▶
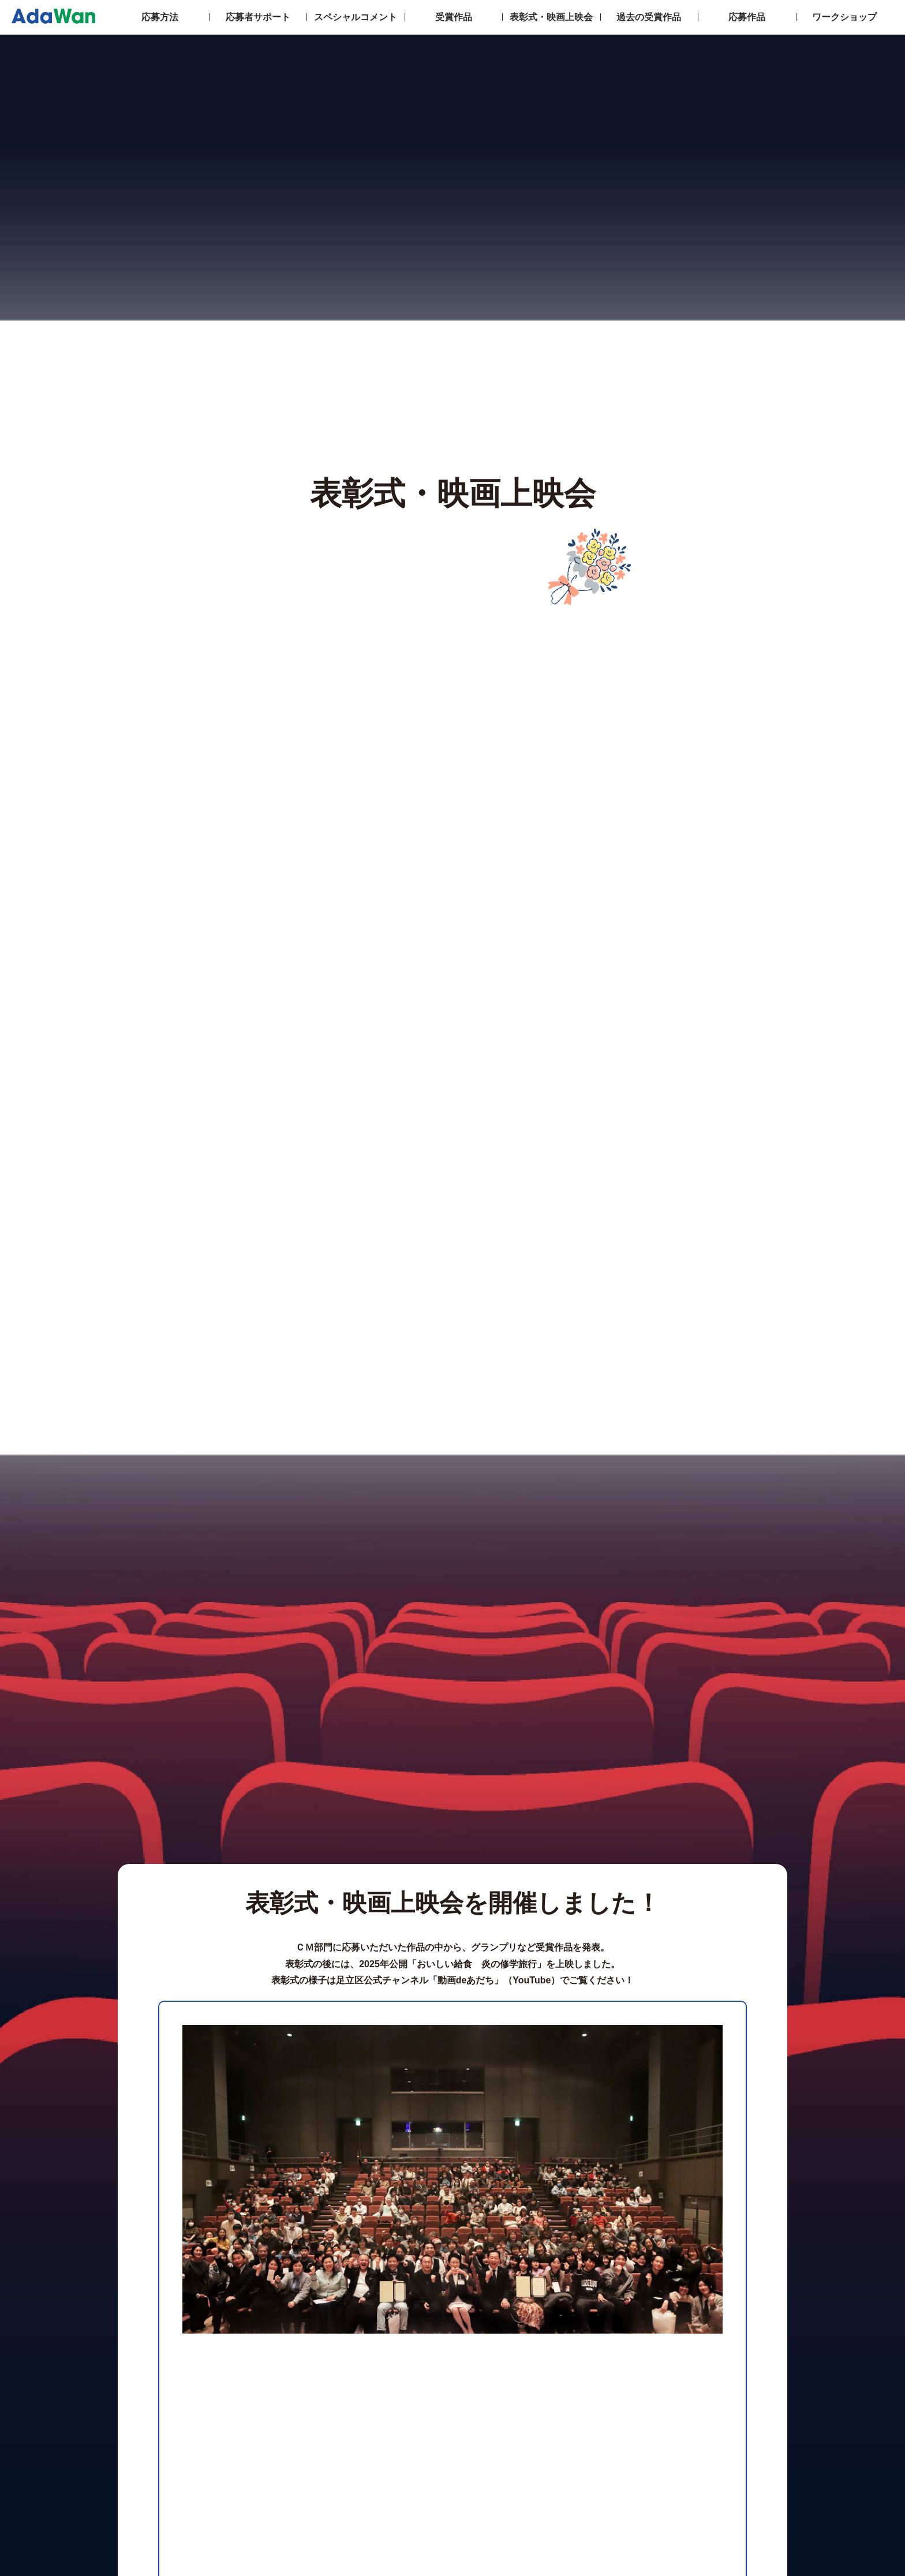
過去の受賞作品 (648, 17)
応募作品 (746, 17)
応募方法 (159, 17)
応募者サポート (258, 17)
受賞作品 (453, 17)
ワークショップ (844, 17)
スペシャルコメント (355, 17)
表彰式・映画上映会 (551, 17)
◀
#### Directions for this task:
Exactly as written, return each line above and leave the pictures behind.

#### Finished task:
過去の受賞作品 (648, 17)
応募作品 (746, 17)
応募方法 (159, 17)
応募者サポート (258, 17)
受賞作品 (453, 17)
ワークショップ (844, 17)
スペシャルコメント (355, 17)
表彰式・映画上映会 (551, 17)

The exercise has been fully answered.